Whichever you choose, a combination of brands is vital; vulnerability arises from relying on just one.
While there is credit in going for the high end market, you must be prepared to invest. Franchises are a must, and, while you may get some funding from the manufacturers, you will need to be willing to self-fund them.
That’s not to say you cannot make less prestigious brands work, but your service must outperform that of your competitors.
One area of the law that is notorious for tripping up dealerships is tax and accounting, whether it be not declaring tax properly or not claiming back enough. Many are not reaping the benefits of tax tools such as capital allowances, which allow you to deduct part of your profit value before tax. Your finance director should be aware of the rules and regulations, but if ever in doubt, it is advised to seek financial advice.
A holistic view of the market is vital for foreseeing potential implications for your business. Brexit is an obvious concern, with one in every 5 German cars being exported to the UK. Dealerships should monitor the multi-party negotiations that will be taking place over the next few years.
Head of the Pitmans Insolvency team and leading Insolvency Practitioner, Brooker has presented the all important early insolvency warning signs you need to be aware of to avoid your dealership running on empty. She recommends talking to advisers if your business suffers from any of the following.
- Poor account management; this is the number one cause of insolvency. You need to be able to access and understand your accounts on a day to day basis to ensure you have a handle on where they sit in terms of your cash flow and liabilities.

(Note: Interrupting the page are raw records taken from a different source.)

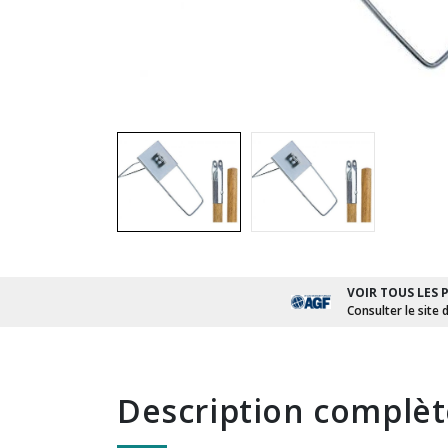
VOIR TOUS LES 
Consulter le site 
description complè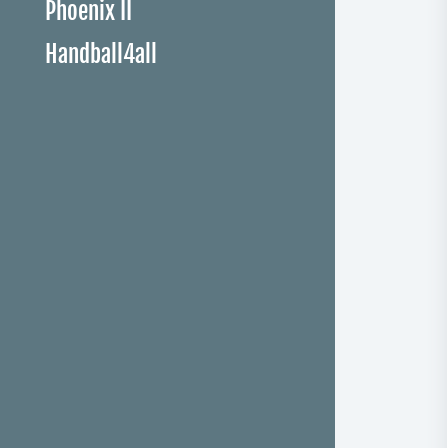
Phoenix II
Handball4all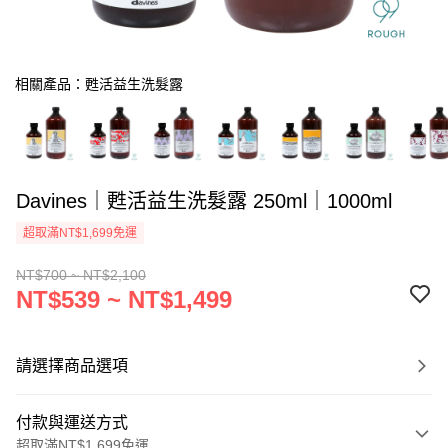
相關產品：甦活益生洗髮露
Davines｜甦活益生洗髮露 250ml｜1000ml
超取滿NT$1,699免運
NT$700 ~ NT$2,100
NT$539 ~ NT$1,499
請選擇商品選項
付款與運送方式
超取滿NT$1,699免運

- Bad inventory management. You need to have a reliable and strict stock management system to avoid being left with obsolete or excessive inventory parts.
- Unrealistic and non-cautious forecasting. While the true effect of Brexit is still up in the air, will we realistically have the same success in the next three quarters than we have had in the last? Successful forecasting comes from having a universal view of the market.
- No credit security. Dealerships are often vulnerable to having multiple credit streams with different guarantors. These cross relationships can cause a domino effect of security issues if one goes wrong. It is advised to set limits on security in order to keep control.
- Poor cash flow. While all business will have cash flow issues at some point, it is important to recognise when this becomes a critical breaking point. Ensuring invoices are processed timely and that you are keeping only enough stock as necessary will improve the flow.
- Rent arrears. With leasehold properties, landlords are quick to take action if they become aware of any sign of distress. It is advised to ensure your rent is paid on time on a monthly basis. If you’re currently on quarterly payments, renegotiate for monthly payments as this will help you keep a clear picture on day to day bookkeeping.
- Ignoring creditor pressure. Judges will see this as clear evidence of insolvency and will hold you liable if you continue to overlook this.
- Not seeking help. No one wants to see a business fail, and that includes manufacturers, HMRC and banks. If you engage early enough, they will be on your side, and certain insolvency solutions can be implemented, such as company voluntary arrangements, which can preserve the underlying business and re-engineer future trading.
So now seems like the perfect time to consider your current business plan; do you intend to grow, why? Stay the same size? Or sell? Are you only interested in premium brands or do you diversify into quantity driven markets?
Think about the many environmental and political factors that may suggest you revisit that business plan. If you’re unsure, perhaps that could be a reason to engage with your manufacturers and get their views.
A positive, proactive relationship with manufacturers could be the key to survival.